Page-level text extractions
↓↓↓

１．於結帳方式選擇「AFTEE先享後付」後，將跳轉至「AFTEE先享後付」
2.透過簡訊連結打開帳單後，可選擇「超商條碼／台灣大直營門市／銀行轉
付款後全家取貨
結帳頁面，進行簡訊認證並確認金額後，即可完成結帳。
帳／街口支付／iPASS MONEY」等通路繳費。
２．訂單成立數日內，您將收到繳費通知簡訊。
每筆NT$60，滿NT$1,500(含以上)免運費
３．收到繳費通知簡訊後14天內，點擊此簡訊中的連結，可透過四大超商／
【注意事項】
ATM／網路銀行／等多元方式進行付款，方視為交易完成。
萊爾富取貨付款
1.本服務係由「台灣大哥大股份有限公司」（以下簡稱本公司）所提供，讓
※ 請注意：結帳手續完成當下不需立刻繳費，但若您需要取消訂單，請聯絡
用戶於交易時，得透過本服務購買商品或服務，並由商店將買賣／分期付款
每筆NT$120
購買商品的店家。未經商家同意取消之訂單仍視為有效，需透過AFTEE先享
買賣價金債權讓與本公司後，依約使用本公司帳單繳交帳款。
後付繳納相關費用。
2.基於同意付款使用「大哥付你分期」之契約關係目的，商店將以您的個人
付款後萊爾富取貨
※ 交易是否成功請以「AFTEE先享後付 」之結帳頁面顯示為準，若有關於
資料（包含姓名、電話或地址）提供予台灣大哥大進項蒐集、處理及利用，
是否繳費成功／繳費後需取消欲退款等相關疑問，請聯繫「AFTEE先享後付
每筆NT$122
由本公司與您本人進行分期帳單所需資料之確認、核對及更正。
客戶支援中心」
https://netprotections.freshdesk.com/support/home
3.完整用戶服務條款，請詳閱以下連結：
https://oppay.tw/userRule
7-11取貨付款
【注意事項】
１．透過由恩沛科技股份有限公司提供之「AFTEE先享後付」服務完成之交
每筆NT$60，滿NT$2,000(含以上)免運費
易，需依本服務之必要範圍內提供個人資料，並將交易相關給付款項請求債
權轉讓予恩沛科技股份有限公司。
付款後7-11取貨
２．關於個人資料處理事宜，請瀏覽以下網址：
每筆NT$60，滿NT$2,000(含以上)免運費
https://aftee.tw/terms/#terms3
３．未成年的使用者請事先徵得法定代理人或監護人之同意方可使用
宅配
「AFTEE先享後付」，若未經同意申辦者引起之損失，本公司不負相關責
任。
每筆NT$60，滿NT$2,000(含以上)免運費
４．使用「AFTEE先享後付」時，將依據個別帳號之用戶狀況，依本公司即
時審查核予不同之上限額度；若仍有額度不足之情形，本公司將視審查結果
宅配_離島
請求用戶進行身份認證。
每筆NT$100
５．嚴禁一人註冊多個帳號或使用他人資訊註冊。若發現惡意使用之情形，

↑↑↑

--- What to work on ---
Look over the data above and show each line that contains "https".

--- Exercise response ---
https://netprotections.freshdesk.com/support/home
https://oppay.tw/userRule
https://aftee.tw/terms/#terms3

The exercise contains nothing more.